Each line that has the string "Scule" must be copied from the records below.

* _Stored data entries_
+++
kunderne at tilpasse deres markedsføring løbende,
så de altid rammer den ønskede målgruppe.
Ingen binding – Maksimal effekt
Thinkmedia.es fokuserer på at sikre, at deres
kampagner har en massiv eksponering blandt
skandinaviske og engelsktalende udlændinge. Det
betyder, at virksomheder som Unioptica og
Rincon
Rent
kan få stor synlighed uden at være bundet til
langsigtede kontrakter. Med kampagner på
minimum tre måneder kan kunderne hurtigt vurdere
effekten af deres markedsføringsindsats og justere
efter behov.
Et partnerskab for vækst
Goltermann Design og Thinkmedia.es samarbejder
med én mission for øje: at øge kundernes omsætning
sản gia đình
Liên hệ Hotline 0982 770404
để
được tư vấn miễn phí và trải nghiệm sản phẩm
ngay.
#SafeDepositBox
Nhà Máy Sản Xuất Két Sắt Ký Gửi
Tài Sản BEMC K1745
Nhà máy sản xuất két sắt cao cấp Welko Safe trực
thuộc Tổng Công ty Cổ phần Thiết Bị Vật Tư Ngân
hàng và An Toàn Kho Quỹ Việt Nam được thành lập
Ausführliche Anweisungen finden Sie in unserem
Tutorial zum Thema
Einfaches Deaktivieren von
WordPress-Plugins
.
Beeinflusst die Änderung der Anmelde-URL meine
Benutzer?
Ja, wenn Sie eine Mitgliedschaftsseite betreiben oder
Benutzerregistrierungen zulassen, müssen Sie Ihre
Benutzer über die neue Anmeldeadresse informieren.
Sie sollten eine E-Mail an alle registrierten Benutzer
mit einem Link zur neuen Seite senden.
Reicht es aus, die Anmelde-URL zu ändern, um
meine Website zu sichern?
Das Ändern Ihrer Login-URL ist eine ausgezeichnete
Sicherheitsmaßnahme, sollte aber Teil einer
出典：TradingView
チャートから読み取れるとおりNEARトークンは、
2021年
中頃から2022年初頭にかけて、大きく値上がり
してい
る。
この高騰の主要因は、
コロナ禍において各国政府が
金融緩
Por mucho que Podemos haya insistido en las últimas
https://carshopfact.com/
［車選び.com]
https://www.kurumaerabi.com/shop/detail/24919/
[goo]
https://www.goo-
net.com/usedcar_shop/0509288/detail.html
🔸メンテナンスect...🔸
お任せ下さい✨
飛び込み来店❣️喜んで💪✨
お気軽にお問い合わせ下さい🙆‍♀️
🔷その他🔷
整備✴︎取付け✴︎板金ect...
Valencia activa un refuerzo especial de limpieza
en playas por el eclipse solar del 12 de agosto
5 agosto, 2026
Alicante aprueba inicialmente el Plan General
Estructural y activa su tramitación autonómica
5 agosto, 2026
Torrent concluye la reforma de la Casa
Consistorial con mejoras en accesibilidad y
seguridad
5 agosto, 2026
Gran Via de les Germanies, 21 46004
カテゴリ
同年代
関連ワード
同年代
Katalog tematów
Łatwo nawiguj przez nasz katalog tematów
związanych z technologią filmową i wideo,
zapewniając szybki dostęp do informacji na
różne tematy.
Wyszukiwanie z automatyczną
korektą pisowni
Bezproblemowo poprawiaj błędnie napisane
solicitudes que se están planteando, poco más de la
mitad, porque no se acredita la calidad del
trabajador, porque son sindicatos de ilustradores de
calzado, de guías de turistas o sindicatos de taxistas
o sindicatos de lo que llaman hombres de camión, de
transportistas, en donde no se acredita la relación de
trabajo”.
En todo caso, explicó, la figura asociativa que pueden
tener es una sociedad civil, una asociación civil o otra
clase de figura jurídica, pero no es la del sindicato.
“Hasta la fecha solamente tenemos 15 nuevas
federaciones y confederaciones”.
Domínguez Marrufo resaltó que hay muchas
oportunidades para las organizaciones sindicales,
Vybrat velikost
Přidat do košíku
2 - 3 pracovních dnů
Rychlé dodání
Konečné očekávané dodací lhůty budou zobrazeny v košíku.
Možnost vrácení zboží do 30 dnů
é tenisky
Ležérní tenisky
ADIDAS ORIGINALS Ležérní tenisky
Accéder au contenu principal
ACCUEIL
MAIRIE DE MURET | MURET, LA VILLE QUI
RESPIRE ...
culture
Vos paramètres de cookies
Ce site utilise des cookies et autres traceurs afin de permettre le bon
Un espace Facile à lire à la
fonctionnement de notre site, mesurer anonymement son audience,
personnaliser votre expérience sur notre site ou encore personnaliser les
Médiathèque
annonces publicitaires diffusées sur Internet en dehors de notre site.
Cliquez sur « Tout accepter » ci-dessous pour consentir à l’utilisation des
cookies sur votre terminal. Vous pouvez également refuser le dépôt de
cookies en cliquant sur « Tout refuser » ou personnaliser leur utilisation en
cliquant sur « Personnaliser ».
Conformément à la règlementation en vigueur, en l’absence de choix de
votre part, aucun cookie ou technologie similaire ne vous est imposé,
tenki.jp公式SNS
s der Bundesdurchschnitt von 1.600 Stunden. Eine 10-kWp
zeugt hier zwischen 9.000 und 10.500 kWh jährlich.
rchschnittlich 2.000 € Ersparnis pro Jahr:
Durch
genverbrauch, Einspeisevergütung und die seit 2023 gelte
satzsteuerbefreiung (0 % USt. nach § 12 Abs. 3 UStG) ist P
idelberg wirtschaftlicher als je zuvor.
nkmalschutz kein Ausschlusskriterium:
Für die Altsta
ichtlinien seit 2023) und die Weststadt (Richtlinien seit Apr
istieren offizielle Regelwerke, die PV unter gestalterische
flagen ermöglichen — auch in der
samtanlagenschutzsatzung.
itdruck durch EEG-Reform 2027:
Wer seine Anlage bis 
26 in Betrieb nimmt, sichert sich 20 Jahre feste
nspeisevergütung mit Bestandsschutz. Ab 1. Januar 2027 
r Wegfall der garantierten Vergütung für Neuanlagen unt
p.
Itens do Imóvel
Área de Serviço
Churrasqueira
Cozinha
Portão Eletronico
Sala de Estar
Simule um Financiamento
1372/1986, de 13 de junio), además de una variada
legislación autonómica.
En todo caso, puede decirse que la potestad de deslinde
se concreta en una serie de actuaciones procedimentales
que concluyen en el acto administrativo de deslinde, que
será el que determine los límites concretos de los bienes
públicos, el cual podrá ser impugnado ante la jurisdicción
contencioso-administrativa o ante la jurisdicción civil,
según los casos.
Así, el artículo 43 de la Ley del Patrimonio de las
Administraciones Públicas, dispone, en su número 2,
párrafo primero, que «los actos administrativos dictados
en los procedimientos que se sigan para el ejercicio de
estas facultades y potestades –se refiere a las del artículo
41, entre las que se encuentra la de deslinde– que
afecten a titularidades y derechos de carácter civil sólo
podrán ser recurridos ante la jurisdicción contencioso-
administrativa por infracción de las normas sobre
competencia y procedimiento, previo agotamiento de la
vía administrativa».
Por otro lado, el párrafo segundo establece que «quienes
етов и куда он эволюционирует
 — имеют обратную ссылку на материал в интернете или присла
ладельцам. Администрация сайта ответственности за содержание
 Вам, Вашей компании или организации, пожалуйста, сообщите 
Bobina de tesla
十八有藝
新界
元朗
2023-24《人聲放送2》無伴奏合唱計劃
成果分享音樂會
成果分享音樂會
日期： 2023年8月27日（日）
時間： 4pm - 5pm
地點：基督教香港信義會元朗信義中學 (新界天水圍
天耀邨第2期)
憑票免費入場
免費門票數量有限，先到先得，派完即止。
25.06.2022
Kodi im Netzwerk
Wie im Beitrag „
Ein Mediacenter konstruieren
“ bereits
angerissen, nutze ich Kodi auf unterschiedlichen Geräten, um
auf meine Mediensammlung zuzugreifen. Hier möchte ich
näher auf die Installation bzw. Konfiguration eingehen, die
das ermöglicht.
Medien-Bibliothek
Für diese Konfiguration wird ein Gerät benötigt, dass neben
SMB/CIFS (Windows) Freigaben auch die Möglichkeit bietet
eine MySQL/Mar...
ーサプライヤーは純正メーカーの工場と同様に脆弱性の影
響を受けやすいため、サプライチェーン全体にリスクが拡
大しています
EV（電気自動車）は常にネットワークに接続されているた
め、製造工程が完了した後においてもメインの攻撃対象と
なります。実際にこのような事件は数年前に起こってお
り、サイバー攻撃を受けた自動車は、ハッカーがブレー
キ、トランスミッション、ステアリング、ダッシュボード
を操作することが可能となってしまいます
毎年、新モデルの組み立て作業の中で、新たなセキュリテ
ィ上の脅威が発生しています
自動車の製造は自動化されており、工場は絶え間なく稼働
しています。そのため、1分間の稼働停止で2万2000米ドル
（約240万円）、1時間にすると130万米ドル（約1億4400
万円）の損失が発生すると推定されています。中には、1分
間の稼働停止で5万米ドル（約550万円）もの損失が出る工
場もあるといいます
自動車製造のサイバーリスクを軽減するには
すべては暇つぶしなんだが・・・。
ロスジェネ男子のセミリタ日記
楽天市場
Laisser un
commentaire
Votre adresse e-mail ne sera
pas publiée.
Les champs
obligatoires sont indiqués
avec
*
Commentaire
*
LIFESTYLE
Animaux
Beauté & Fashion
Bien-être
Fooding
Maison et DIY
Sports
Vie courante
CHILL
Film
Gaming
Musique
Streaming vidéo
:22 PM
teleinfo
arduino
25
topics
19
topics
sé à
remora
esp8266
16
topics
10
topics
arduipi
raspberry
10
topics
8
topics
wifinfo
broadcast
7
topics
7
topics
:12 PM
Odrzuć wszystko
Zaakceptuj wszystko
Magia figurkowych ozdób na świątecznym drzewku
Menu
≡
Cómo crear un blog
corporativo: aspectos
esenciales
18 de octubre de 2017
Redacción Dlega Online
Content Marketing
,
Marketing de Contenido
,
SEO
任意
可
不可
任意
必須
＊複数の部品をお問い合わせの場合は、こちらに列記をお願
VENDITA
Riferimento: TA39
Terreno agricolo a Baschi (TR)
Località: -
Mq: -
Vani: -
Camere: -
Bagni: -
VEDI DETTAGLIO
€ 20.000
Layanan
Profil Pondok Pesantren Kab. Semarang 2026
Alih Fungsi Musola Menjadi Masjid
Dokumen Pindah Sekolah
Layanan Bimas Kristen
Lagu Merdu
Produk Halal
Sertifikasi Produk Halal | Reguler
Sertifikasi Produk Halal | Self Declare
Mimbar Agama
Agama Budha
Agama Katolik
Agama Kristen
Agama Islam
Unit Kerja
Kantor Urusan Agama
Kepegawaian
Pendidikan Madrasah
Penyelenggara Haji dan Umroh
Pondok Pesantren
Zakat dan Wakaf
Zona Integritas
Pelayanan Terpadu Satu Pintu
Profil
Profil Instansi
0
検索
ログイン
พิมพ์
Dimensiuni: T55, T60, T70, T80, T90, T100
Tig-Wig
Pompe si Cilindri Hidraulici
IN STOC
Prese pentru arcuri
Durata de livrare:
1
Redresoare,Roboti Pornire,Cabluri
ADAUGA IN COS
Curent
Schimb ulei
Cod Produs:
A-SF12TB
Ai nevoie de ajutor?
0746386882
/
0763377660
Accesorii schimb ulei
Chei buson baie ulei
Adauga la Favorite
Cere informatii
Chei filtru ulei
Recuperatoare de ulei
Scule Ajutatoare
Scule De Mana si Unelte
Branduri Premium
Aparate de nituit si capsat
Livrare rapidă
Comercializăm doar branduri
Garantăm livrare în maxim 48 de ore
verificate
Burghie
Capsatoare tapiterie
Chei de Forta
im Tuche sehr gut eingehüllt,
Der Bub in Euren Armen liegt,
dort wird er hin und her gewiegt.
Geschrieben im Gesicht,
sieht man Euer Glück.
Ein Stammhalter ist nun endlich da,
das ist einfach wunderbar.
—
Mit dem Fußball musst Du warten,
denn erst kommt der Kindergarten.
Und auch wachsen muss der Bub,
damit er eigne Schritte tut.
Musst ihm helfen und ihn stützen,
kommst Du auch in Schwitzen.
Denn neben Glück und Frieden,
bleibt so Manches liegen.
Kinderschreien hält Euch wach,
+++
* _Solved problem_
Scule Ajutatoare
Scule De Mana si Unelte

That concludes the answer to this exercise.